▶ Assignment:
In the entries below, find the line with "metus mi urna", then set it down exactly along with each line after it to the end, skipping any pictures.

= Beginning of Section =

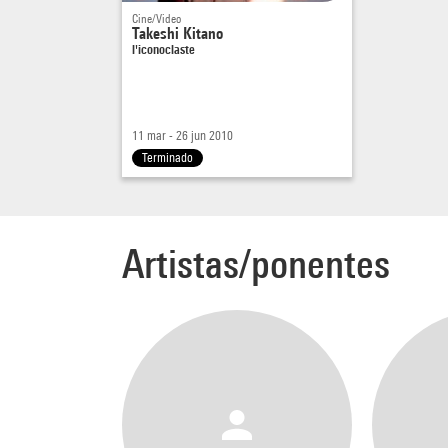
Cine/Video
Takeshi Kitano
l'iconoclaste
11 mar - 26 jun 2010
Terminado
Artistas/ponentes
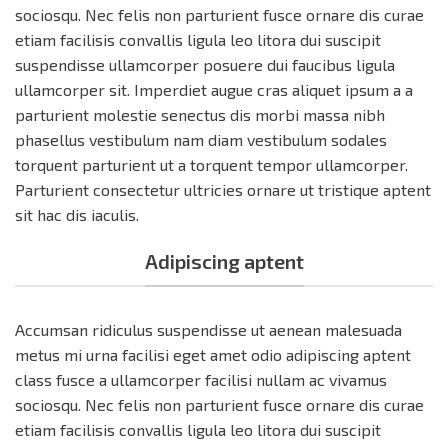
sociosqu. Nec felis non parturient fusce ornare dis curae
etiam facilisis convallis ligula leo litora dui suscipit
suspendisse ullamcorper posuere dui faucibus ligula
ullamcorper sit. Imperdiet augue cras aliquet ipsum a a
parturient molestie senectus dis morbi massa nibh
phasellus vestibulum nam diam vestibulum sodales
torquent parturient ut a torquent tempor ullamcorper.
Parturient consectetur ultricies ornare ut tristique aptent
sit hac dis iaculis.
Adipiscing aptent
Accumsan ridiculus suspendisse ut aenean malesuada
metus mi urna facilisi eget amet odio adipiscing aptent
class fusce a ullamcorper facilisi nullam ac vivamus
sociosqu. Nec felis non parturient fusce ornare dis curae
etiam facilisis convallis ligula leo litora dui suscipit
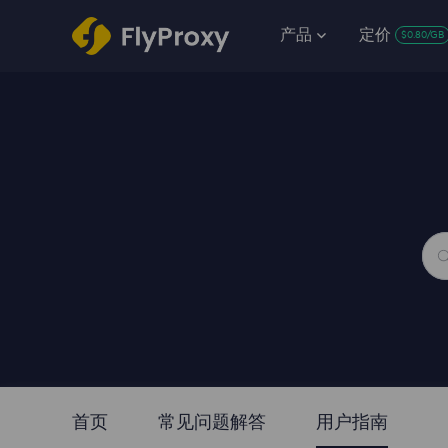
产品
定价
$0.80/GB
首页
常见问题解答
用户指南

= End of Section =

▶ Response to this exercise:
metus mi urna facilisi eget amet odio adipiscing aptent
class fusce a ullamcorper facilisi nullam ac vivamus
sociosqu. Nec felis non parturient fusce ornare dis curae
etiam facilisis convallis ligula leo litora dui suscipit
产品
定价
$0.80/GB
首页
常见问题解答
用户指南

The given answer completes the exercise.